Copy every line below where the string "Kroon" is found.

(Source records)
* * * * * * * * *

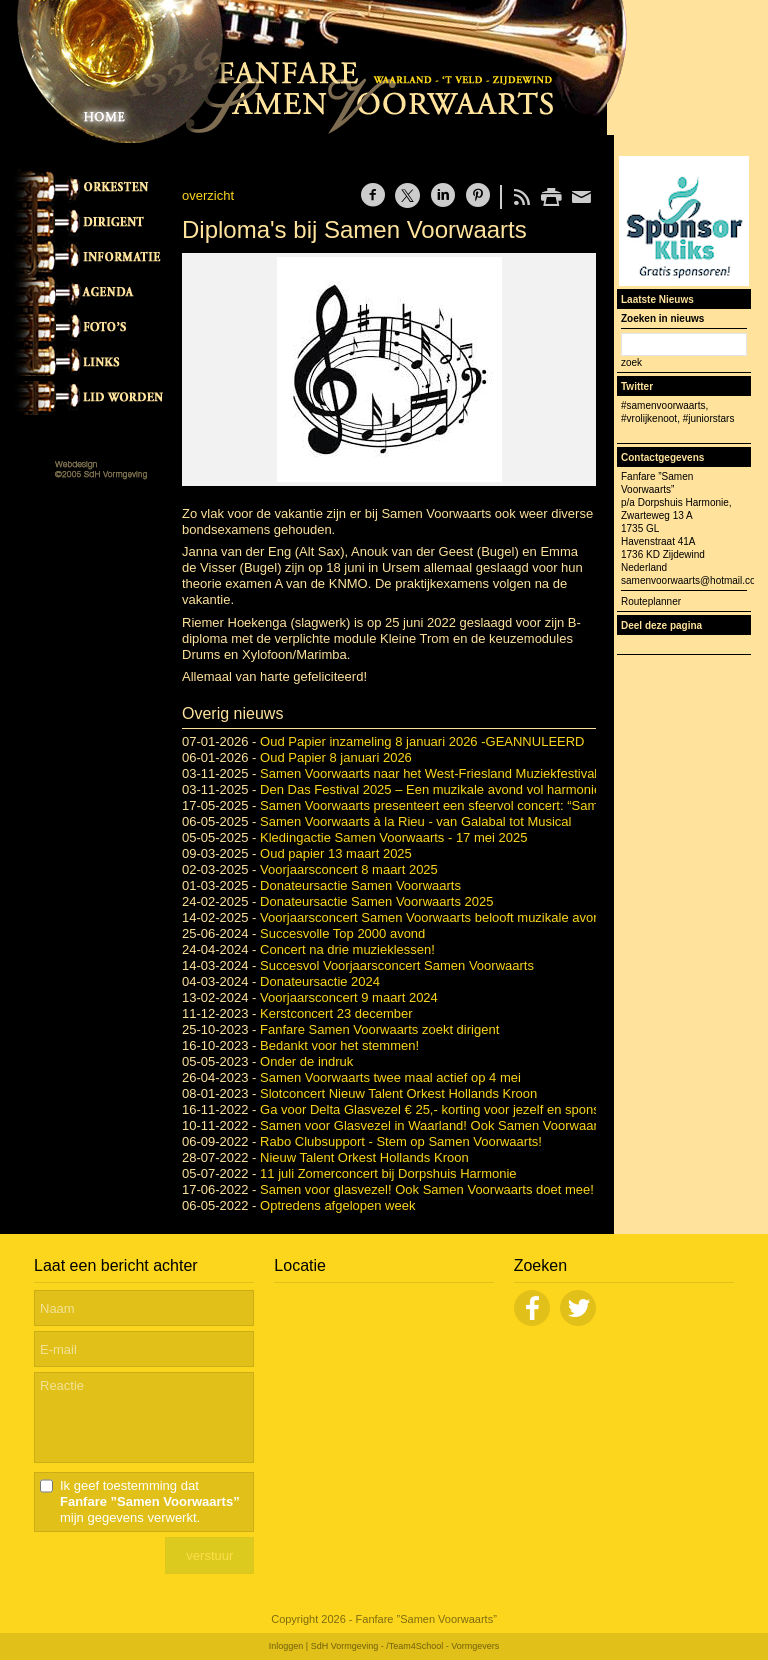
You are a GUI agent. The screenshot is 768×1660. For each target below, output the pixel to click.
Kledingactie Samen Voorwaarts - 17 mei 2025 (393, 837)
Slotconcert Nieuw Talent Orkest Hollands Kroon (398, 1093)
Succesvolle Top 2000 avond (342, 933)
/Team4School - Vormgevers (442, 1646)
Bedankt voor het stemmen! (339, 1045)
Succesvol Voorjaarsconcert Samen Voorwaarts (397, 965)
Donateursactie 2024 (320, 981)
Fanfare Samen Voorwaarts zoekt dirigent (379, 1029)
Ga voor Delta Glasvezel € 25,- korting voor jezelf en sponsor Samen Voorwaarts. (494, 1109)
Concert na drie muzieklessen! (347, 949)
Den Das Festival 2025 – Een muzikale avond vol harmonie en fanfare (461, 789)
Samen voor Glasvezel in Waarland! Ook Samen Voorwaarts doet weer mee (478, 1125)
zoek (631, 362)
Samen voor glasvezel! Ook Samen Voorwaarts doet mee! (427, 1189)
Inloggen (286, 1646)
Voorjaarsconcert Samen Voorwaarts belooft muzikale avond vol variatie (466, 917)
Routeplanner (651, 601)
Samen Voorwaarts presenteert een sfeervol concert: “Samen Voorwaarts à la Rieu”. (502, 805)
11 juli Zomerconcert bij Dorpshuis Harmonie (388, 1173)
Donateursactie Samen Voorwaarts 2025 (376, 901)
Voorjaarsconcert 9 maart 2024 (349, 997)
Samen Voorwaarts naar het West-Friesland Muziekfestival (428, 773)
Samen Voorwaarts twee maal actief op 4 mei (390, 1077)
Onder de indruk (306, 1061)
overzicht (208, 195)
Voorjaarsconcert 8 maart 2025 (349, 869)
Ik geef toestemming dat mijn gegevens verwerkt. (150, 1501)
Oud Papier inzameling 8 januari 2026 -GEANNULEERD (422, 741)
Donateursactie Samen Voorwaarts (360, 885)
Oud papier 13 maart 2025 (336, 853)
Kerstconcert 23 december (336, 1013)
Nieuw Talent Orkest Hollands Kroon (364, 1157)
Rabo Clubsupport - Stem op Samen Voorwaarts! (401, 1141)
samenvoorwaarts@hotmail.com (692, 580)
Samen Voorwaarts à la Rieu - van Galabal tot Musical (415, 821)
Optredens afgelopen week (337, 1205)
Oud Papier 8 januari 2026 (336, 757)
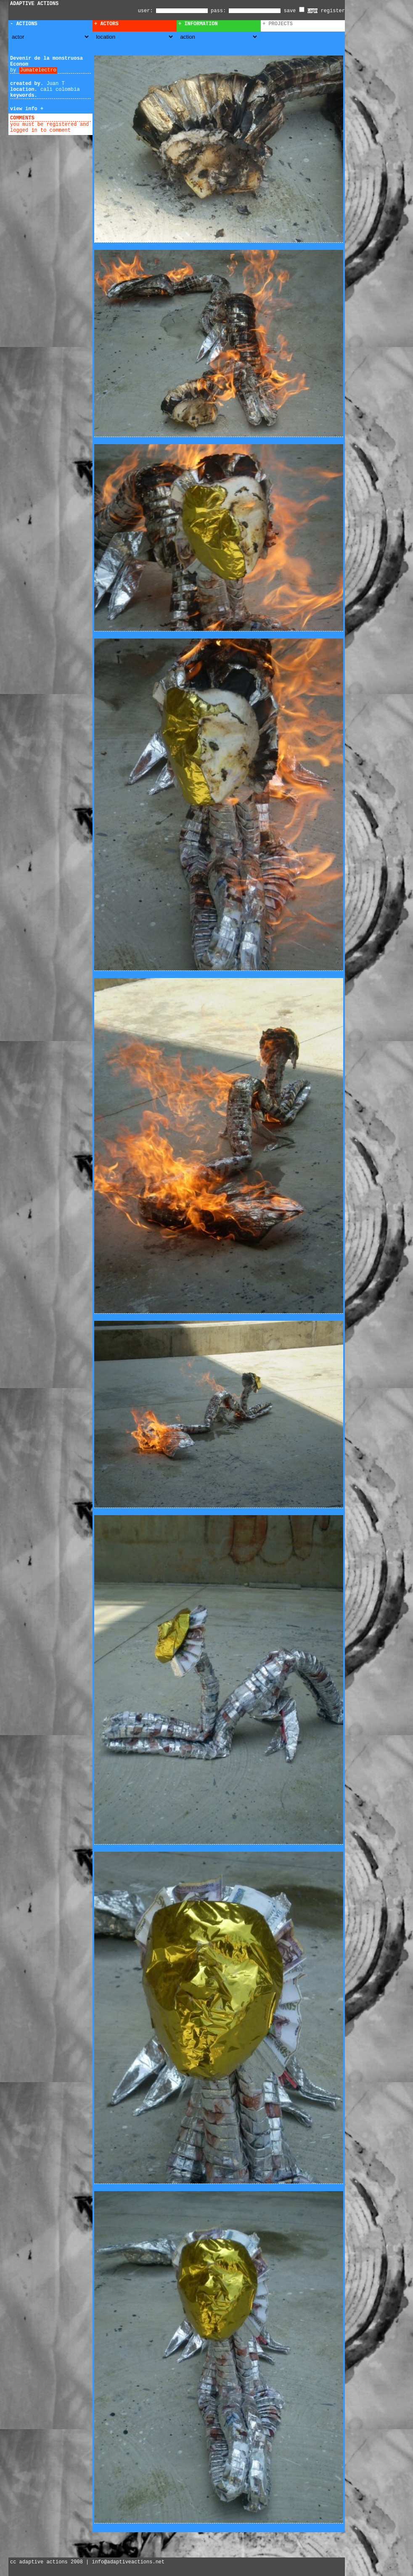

* * * * * * * * *

* PROBLEM SOLUTION *
Slotconcert Nieuw Talent Orkest Hollands Kroon (398, 1093)
Nieuw Talent Orkest Hollands Kroon (364, 1157)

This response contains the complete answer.